[MATERIAL FOR THIS EXERCISE]
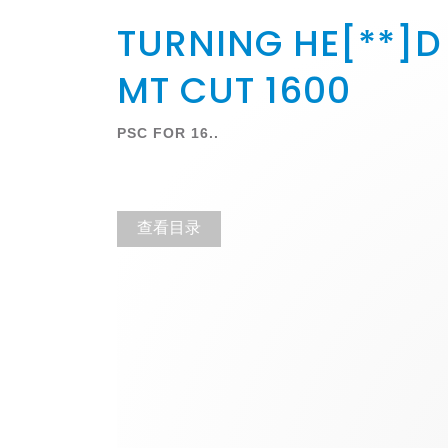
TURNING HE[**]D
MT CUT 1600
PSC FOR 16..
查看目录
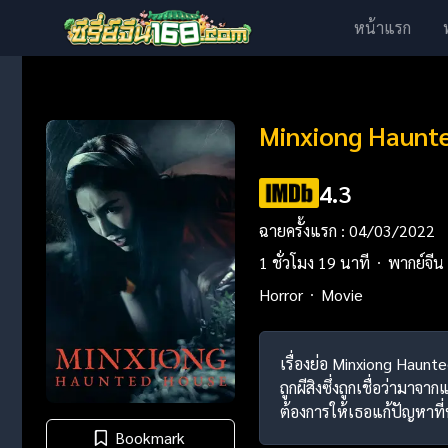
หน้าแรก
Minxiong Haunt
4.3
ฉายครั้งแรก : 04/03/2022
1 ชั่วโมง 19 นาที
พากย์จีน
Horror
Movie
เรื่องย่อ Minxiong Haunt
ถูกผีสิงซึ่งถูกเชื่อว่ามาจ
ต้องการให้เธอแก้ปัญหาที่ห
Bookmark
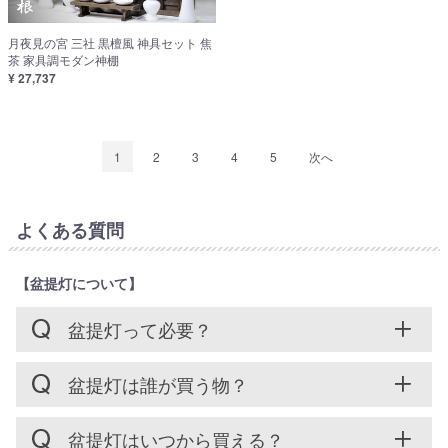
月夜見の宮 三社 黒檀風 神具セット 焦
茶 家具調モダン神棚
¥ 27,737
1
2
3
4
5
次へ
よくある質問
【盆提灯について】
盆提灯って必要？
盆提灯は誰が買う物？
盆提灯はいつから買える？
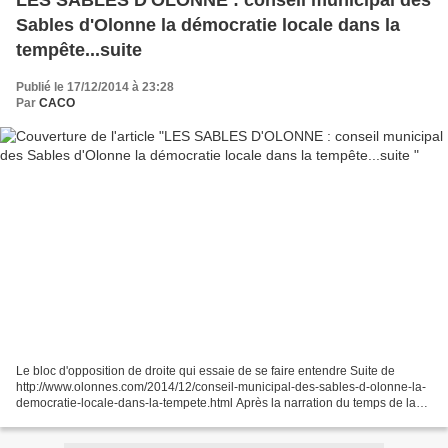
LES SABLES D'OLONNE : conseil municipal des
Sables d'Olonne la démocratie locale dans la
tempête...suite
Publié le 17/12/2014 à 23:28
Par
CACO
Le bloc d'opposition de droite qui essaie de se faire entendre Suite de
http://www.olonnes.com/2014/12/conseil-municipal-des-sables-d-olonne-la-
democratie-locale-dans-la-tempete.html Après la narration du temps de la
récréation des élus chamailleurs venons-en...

...

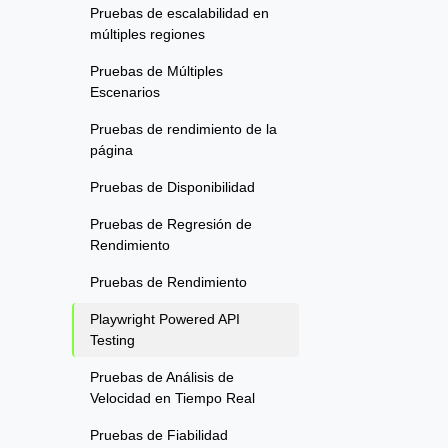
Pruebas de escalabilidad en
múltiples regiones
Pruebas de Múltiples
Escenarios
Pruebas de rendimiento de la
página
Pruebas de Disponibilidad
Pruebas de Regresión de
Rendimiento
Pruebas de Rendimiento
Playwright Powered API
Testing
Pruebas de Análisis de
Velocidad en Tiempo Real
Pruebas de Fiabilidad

[WORK INSTRUCTIONS] Read the data above and pull out each line that holds the string "Pruebas".

[COMPLETED EXERCISE]
Pruebas de escalabilidad en
Pruebas de Múltiples
Pruebas de rendimiento de la
Pruebas de Disponibilidad
Pruebas de Regresión de
Pruebas de Rendimiento
Pruebas de Análisis de
Pruebas de Fiabilidad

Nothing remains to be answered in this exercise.